Hope exhibition tackles horror of child ritual murders

Kampala, Uganda | DOMINIC MUWANGUZI | Child trafficking and mutilation is reported in the local press almost daily. This violation of children rights is often condemned, especially by civil society groups. But many people still do not understand what causes child abuse and what can be done to stop it.

Providing that awareness to the public is the inspiration for `Hope’, an ongoing art exhibition at Makerere Art Gallery in Kampala that seeks to expose the evil and cause critical discussion. HOPE features paintings, drawings, and photography (prints), most of which is figurative, that leave many viewers emotionally arrested.

In one drawing, a child with a sullen look on his face, caged in a net, and put under lock with a hand on the far right of the paint stretched out with a key in an attempt to unlock it. At once it conjures the notion of child trafficking that deprives innocent and vulnerable children of their identity.

The printed images (photography) of mutilated bodies of the children and the surly subjects in Edward Waddimba’s semi-abstract series of paintings are emotionally charged.
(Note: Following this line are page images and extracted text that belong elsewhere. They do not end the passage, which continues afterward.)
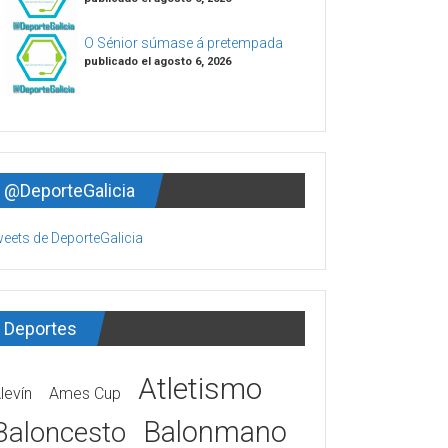
O Sénior súmase á pretempada
publicado el agosto 6, 2026
@DeporteGalicia
eets de DeporteGalicia
Deportes
Atletismo
levín
Ames Cup
Balonmano
Baloncesto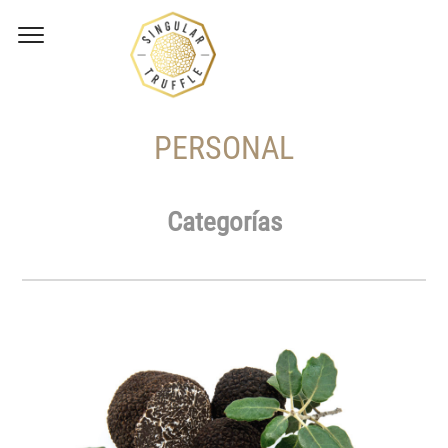
PERSONAL
Categorías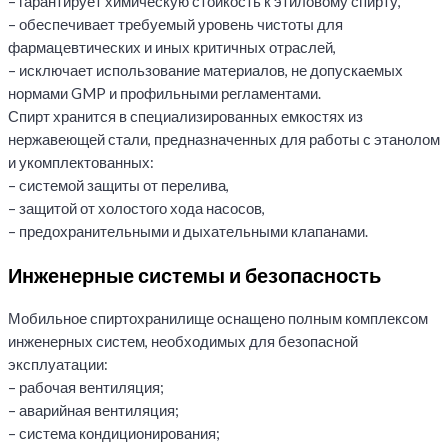
– гарантирует химическую стойкость к этиловому спирту,
– обеспечивает требуемый уровень чистоты для
фармацевтических и иных критичных отраслей,
– исключает использование материалов, не допускаемых
нормами GMP и профильными регламентами.
Спирт хранится в специализированных емкостях из
нержавеющей стали, предназначенных для работы с этанолом
и укомплектованных:
– системой защиты от перелива,
– защитой от холостого хода насосов,
– предохранительными и дыхательными клапанами.
Инженерные системы и безопасность
Мобильное спиртохранилище оснащено полным комплексом
инженерных систем, необходимых для безопасной
эксплуатации:
– рабочая вентиляция;
– аварийная вентиляция;
– система кондиционирования;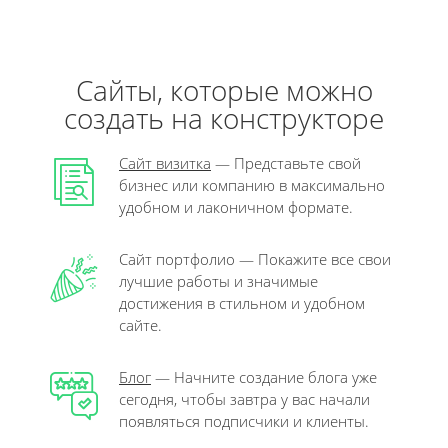
Сайты, которые можно
создать на конструкторе
Сайт визитка
— Представьте свой
бизнес или компанию в максимально
удобном и лаконичном формате.
Сайт портфолио — Покажите все свои
лучшие работы и значимые
достижения в стильном и удобном
сайте.
Блог
— Начните создание блога уже
сегодня, чтобы завтра у вас начали
появляться подписчики и клиенты.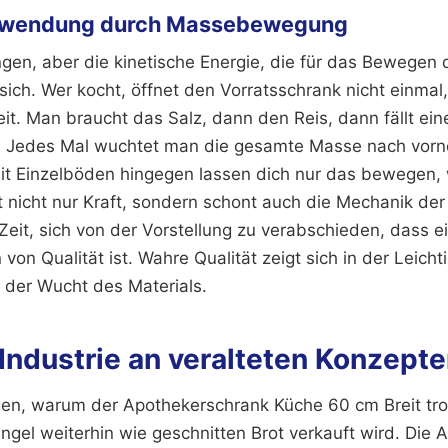
hwendung durch Massebewegung
ngen, aber die kinetische Energie, die für das Bewegen
 sich. Wer kocht, öffnet den Vorratsschrank nicht einmal
it. Man braucht das Salz, dann den Reis, dann fällt ei
. Jedes Mal wuchtet man die gesamte Masse nach vor
 Einzelböden hingegen lassen dich nur das bewegen, 
t nicht nur Kraft, sondern schont auch die Mechanik de
 Zeit, sich von der Vorstellung zu verabschieden, dass e
von Qualität ist. Wahre Qualität zeigt sich in der Leicht
n der Wucht des Materials.
ndustrie an veralteten Konzepte
en, warum der Apothekerschrank Küche 60 cm Breit tro
ngel weiterhin wie geschnitten Brot verkauft wird. Die An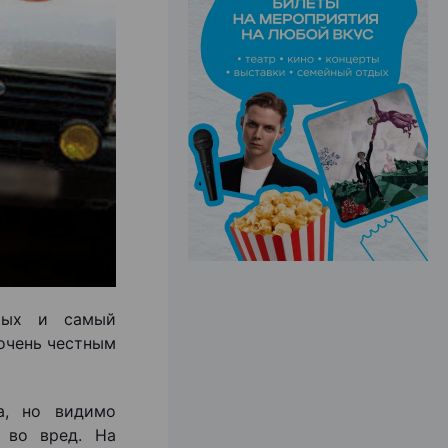
ЭФФЕКТИВНАЯ РЕКЛАМА НА САЙТЕ
орых и самый
 очень честным
а, но видимо
 во вред. На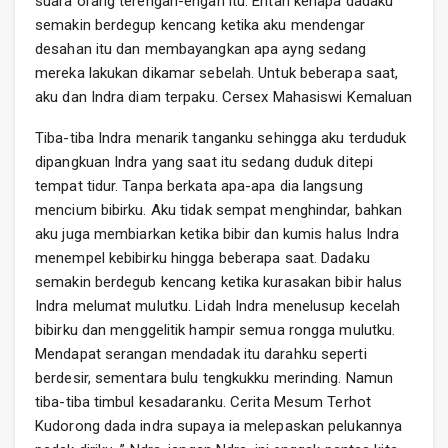
suara orang terengah-engah itu. Entah kenapa dadaku
semakin berdegup kencang ketika aku mendengar
desahan itu dan membayangkan apa ayng sedang
mereka lakukan dikamar sebelah. Untuk beberapa saat,
aku dan Indra diam terpaku. Cersex Mahasiswi Kemaluan
Tiba-tiba Indra menarik tanganku sehingga aku terduduk
dipangkuan Indra yang saat itu sedang duduk ditepi
tempat tidur. Tanpa berkata apa-apa dia langsung
mencium bibirku. Aku tidak sempat menghindar, bahkan
aku juga membiarkan ketika bibir dan kumis halus Indra
menempel kebibirku hingga beberapa saat. Dadaku
semakin berdegub kencang ketika kurasakan bibir halus
Indra melumat mulutku. Lidah Indra menelusup kecelah
bibirku dan menggelitik hampir semua rongga mulutku.
Mendapat serangan mendadak itu darahku seperti
berdesir, sementara bulu tengkukku merinding. Namun
tiba-tiba timbul kesadaranku. Cerita Mesum Terhot
Kudorong dada indra supaya ia melepaskan pelukannya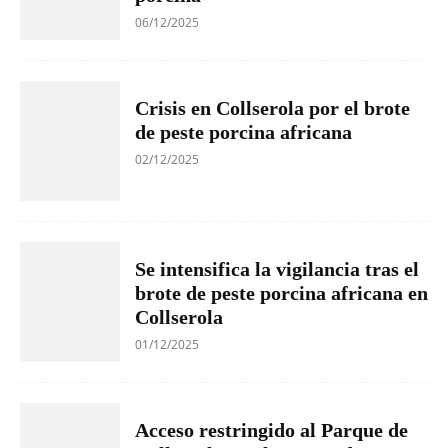
06/12/2025
Crisis en Collserola por el brote
de peste porcina africana
02/12/2025
Se intensifica la vigilancia tras el
brote de peste porcina africana en
Collserola
01/12/2025
Acceso restringido al Parque de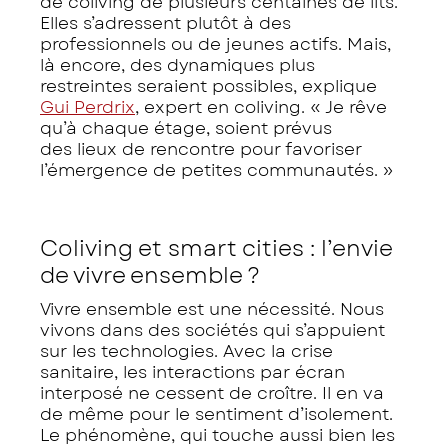
de coliving de plusieurs centaines de lits.
Elles s’adressent plutôt à des
professionnels ou de jeunes actifs. Mais,
là encore, des dynamiques plus
restreintes seraient possibles, explique
Gui Perdrix
, expert en coliving. « Je rêve
qu’à chaque étage, soient prévus
des lieux de rencontre pour favoriser
l’émergence de petites communautés. »
Coliving et smart cities : l’envie
de vivre ensemble ?
Vivre ensemble est une nécessité. Nous
vivons dans des sociétés qui s’appuient
sur les technologies. Avec la crise
sanitaire, les interactions par écran
interposé ne cessent de croître. Il en va
de même pour le sentiment d’isolement.
Le phénomène, qui touche aussi bien les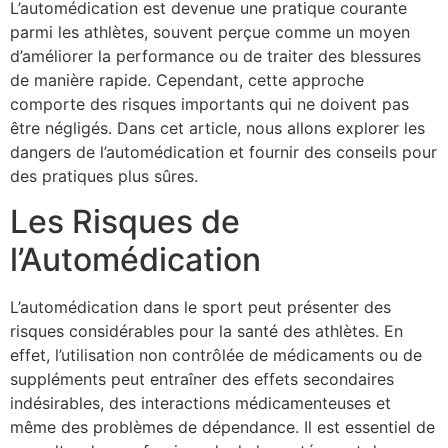
L’automédication est devenue une pratique courante
parmi les athlètes, souvent perçue comme un moyen
d’améliorer la performance ou de traiter des blessures
de manière rapide. Cependant, cette approche
comporte des risques importants qui ne doivent pas
être négligés. Dans cet article, nous allons explorer les
dangers de l’automédication et fournir des conseils pour
des pratiques plus sûres.
Les Risques de
l’Automédication
L’automédication dans le sport peut présenter des
risques considérables pour la santé des athlètes. En
effet, l’utilisation non contrôlée de médicaments ou de
suppléments peut entraîner des effets secondaires
indésirables, des interactions médicamenteuses et
même des problèmes de dépendance. Il est essentiel de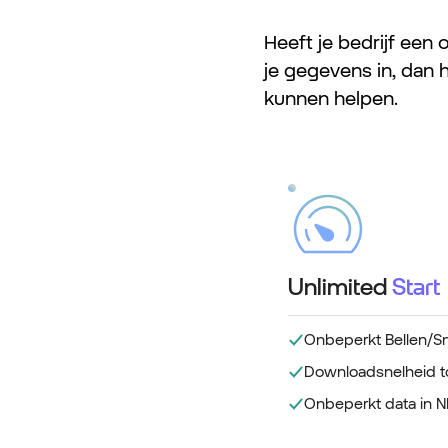
Heeft je bedrijf een
je gegevens in, dan 
kunnen helpen.
Unlimited
Start
Onbeperkt Bellen/Sm
Downloadsnelheid to
Onbeperkt data in N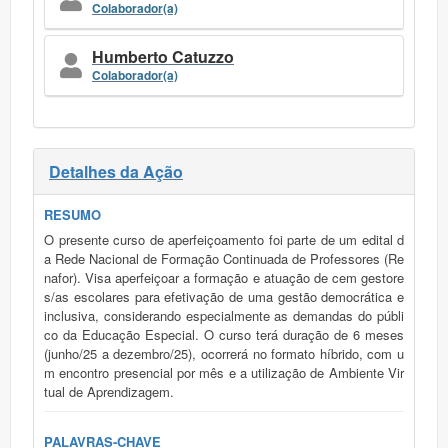
Colaborador(a)
Humberto Catuzzo
Colaborador(a)
Detalhes da Ação
RESUMO
O presente curso de aperfeiçoamento foi parte de um edital d
a Rede Nacional de Formação Continuada de Professores (Re
nafor). Visa aperfeiçoar a formação e atuação de cem gestore
s/as escolares para efetivação de uma gestão democrática e
inclusiva, considerando especialmente as demandas do públi
co da Educação Especial. O curso terá duração de 6 meses
(junho/25 a dezembro/25), ocorrerá no formato híbrido, com u
m encontro presencial por mês e a utilização de Ambiente Vir
tual de Aprendizagem.
PALAVRAS-CHAVE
Waddimba borrows a lot from Fabian Mpangi’s style and technique of monochromes and cubist style of breaking images on canvas and re-arranging them.

The curator of the exhibit, Phillip Balimunsi, revealed that it was an emotive journey to put together the exhibit. “I had to go to the courts of law in Mubende to have a first-hand experience of child sacrifice. The audience today sees images of mutilated bodies but l saw real images of bones that were left over after a child was sacrificed.”

The artists also delve more into the subject matter through interaction with relatives of the victims.

Remarkably, all the artworks on display were commissioned by a Christian initiative, Kyampisi Childcare Ministries that has done several series of campaigns to fight child sacrifice. The artists produced a timelessness exhibit, showcasing masterly of perspective, tonality, light, and depth.

The Hope exhibit is part of conversations designed to use art to engage, interpret, and interrogate the horrors of child abuse. It shows artists responding to critical issues that affect the community they inhabit and is an awareness campaign for the public to act as a collective to fight the inhuman deeds.

The exhibition was supported by Kyampisi Childcare Ministries and Uganda Visual Artists and Designers Association (UVADA).